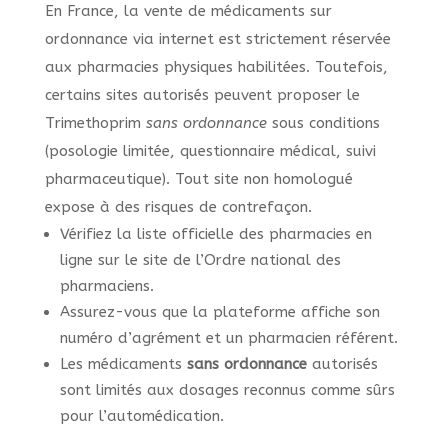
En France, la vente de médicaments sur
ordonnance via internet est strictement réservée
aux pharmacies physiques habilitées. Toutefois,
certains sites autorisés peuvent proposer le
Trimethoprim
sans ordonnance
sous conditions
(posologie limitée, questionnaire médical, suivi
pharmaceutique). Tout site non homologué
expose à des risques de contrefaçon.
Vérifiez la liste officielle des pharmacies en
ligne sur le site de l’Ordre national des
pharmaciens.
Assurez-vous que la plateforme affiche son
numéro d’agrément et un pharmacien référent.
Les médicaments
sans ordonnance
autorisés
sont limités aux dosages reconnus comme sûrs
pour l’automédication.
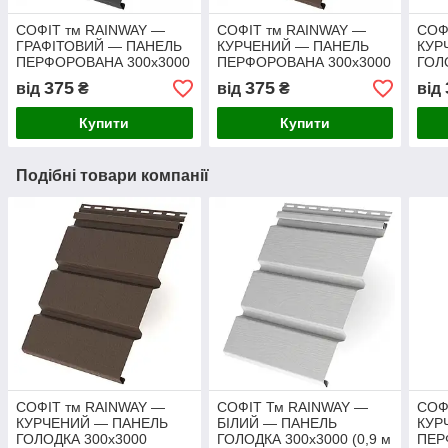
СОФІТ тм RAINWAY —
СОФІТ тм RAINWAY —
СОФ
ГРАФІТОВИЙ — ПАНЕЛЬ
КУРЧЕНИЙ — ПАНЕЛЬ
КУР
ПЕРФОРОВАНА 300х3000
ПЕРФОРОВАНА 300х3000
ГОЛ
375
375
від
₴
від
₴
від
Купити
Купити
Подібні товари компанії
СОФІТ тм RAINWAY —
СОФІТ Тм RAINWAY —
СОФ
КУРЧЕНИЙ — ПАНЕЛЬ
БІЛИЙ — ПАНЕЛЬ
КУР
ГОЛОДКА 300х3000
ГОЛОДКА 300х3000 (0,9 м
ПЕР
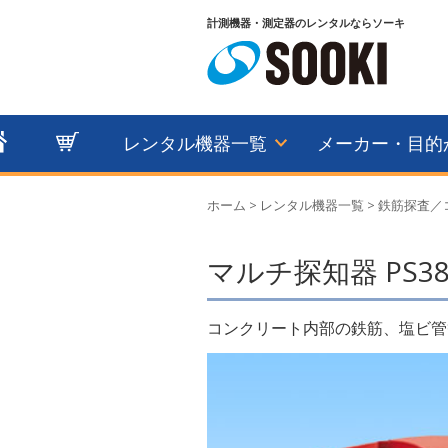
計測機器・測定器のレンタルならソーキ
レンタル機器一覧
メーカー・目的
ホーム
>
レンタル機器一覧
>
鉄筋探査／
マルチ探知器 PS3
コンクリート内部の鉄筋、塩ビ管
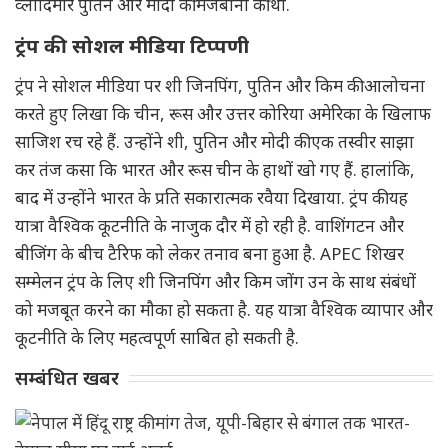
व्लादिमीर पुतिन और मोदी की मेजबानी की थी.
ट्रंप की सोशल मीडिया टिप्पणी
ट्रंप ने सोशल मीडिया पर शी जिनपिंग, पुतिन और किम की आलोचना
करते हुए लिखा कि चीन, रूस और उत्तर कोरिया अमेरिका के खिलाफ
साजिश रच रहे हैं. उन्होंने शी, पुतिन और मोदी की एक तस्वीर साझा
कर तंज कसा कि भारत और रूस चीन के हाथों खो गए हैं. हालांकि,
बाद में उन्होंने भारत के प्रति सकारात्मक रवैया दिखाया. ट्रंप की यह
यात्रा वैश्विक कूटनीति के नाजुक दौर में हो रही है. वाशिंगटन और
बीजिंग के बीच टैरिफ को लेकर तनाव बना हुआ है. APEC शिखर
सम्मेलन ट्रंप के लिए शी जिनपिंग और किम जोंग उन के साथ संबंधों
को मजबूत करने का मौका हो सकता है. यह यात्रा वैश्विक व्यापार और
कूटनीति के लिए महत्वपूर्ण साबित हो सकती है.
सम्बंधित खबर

━━━━━━━━

# EXERCISE OBJECTIVE
Working from the material above, restate word for word the lines between the line with "ट्रंप की सोशल मीडिया टिप्पणी" and the line with "को मजबूत करने", both included, and only those.

# EXERCISE RESPONSE
ट्रंप की सोशल मीडिया टिप्पणी
ट्रंप ने सोशल मीडिया पर शी जिनपिंग, पुतिन और किम की आलोचना
करते हुए लिखा कि चीन, रूस और उत्तर कोरिया अमेरिका के खिलाफ
साजिश रच रहे हैं. उन्होंने शी, पुतिन और मोदी की एक तस्वीर साझा
कर तंज कसा कि भारत और रूस चीन के हाथों खो गए हैं. हालांकि,
बाद में उन्होंने भारत के प्रति सकारात्मक रवैया दिखाया. ट्रंप की यह
यात्रा वैश्विक कूटनीति के नाजुक दौर में हो रही है. वाशिंगटन और
बीजिंग के बीच टैरिफ को लेकर तनाव बना हुआ है. APEC शिखर
सम्मेलन ट्रंप के लिए शी जिनपिंग और किम जोंग उन के साथ संबंधों
को मजबूत करने का मौका हो सकता है. यह यात्रा वैश्विक व्यापार और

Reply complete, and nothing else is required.